The members of the team "are alive and in good health" in the hands of MUJAO, the official told the AFP news agency on Tuesday.
"Thanks to God we seized a 4X4 [vehicle] of the enemies of Islam with their accomplices," Yoro Abdoulsalam said, confirming it was the Red Cross team reported missing in recent days.
He gave no other details.
MUJAO is one of the al-Qaeda-affiliated groups which occupied the north of Mali in 2012 before it was partly driven from the region by a French-led military intervention in January last year.
Alexis Heeb, a spokesman for the the Red Cross, told AFP on Monday that four of the organisation's employees and a veterinarian from another aid group went missing on Saturday on the road between the towns of Kidal and Gao.

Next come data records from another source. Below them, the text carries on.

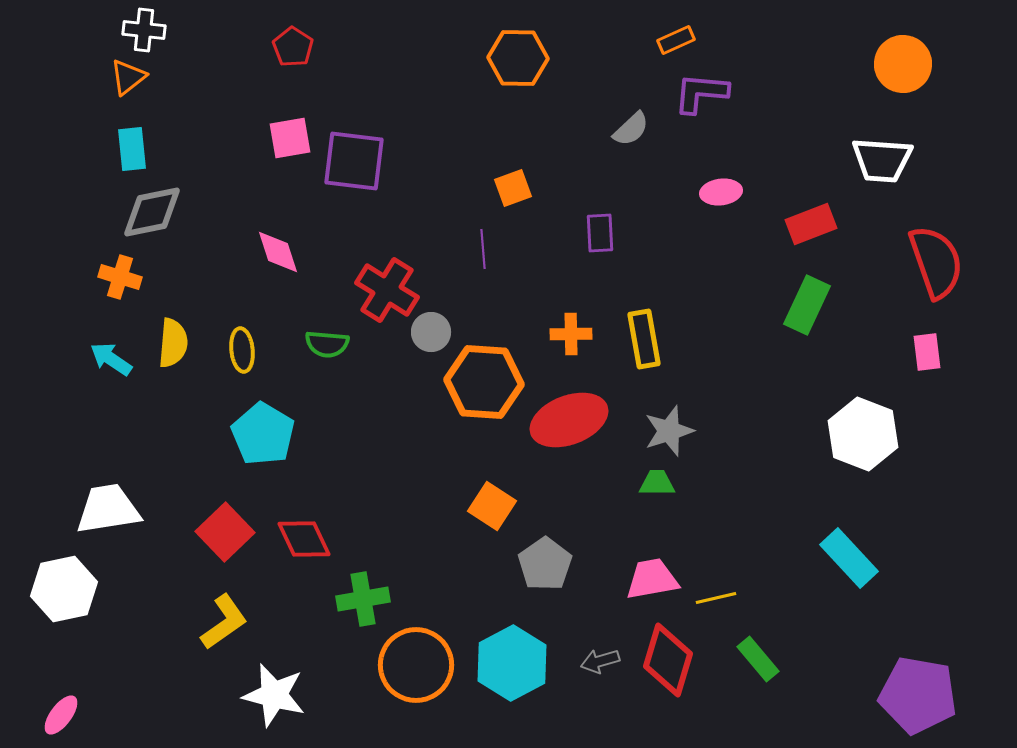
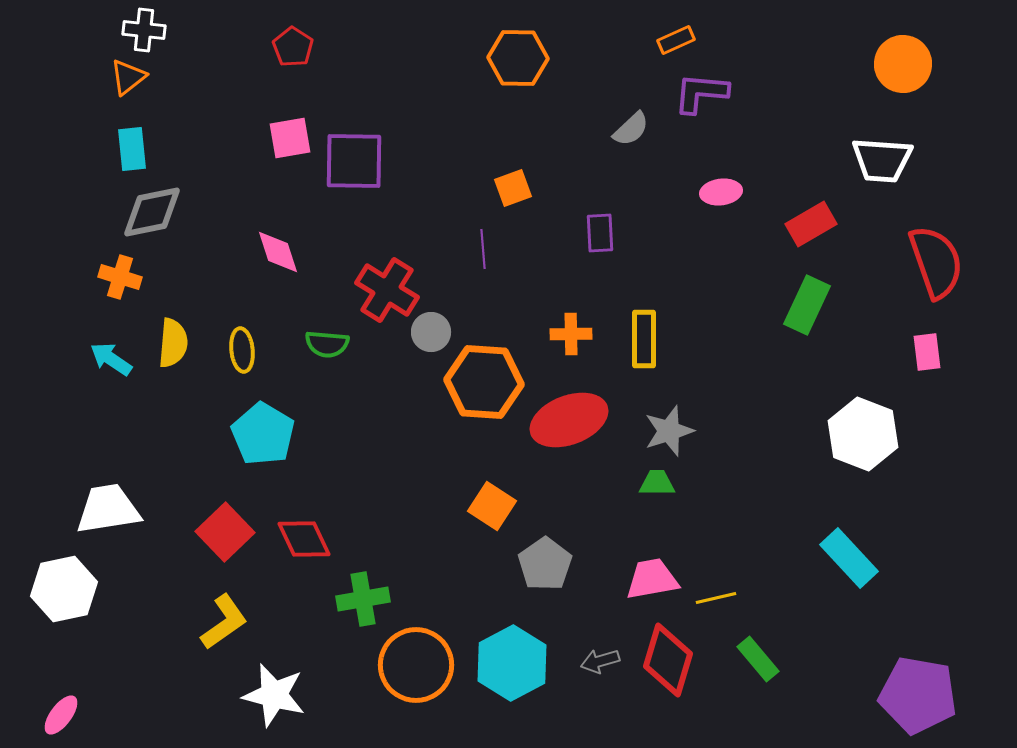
purple square at (354, 161): rotated 6 degrees counterclockwise
red rectangle at (811, 224): rotated 9 degrees counterclockwise
yellow rectangle at (644, 339): rotated 10 degrees clockwise
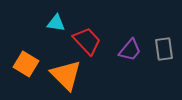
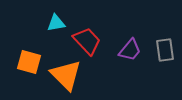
cyan triangle: rotated 18 degrees counterclockwise
gray rectangle: moved 1 px right, 1 px down
orange square: moved 3 px right, 2 px up; rotated 15 degrees counterclockwise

All five are Malian citizens.
Mali descended into chaos when Tuareg rebels and al-Qaeda groups took over the north after a military coup in March 2012 far to the south in the capital Bamako.
The humanitarian crisis sparked by the conflict came on top of years of drought in the Sahel region that has left 800,000 Malians relying on food aid.
The rebels advanced on Bamako, leading to a military intervention by former colonial power France in January 2013.
French troops pushed the al-Qaeda-linked fighters out of northern towns early last year and have kept up operations against residual groups.
France is winding down its force from a peak of about 5,000 soldiers but is to keep 1,000 troops in Mali beyond the spring.
The UN took over security in July last year from a pan-African military mission which had been supporting the French troops.
The UN mission played a key security role in presidential polls last year, in which the former prime minister, Ibrahim Boubacar Keita, was elected.